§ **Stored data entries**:

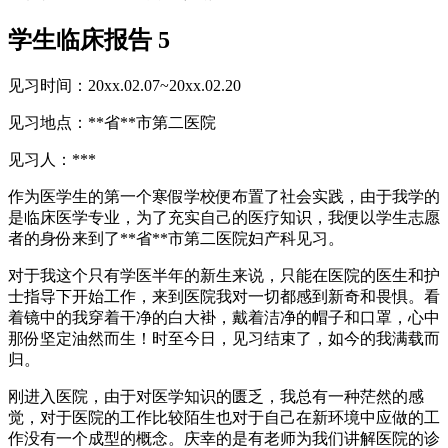
学生临床报告 5
见习时间：20xx.02.07~20xx.02.20
见习地点：**省**市第二医院
见习人：***
作为医学生的第一个寒假学校便布置了社会实践，由于我学的
是临床医学专业，为了充实自己的医疗知识，我便以学生志愿
者的身份来到了**省**市第二医院妇产科见习。
对于我这个只有学医半年的新生来说，只能在医院的医生和护
士指导下开始工作，来到医院我对一切都感到新奇和畏惧。看
着镜中的我穿着干净的白大褂，戴着洁净的帽子和口罩，心中
那份坚定油然而生！时至今日，见习结束了，如今的我满载而
归。
刚进入医院，由于对医学知识的匮乏，我总有一种茫然的感
觉，对于医院的工作比较陌生也对于自己在新环境中应做的工
作没有一个成型的概念。庆幸的是有老师为我们讲解医院的诊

§ **EXERCISE GOAL**:
Please return exactly the lines that run from the line with "着镜中的我穿着干净的白大褂，戴着洁净的帽子和口罩，心中" through the end of the records above, both included, and nothing more.

§ **RESULT FOR THIS TASK**:
着镜中的我穿着干净的白大褂，戴着洁净的帽子和口罩，心中
那份坚定油然而生！时至今日，见习结束了，如今的我满载而
归。
刚进入医院，由于对医学知识的匮乏，我总有一种茫然的感
觉，对于医院的工作比较陌生也对于自己在新环境中应做的工
作没有一个成型的概念。庆幸的是有老师为我们讲解医院的诊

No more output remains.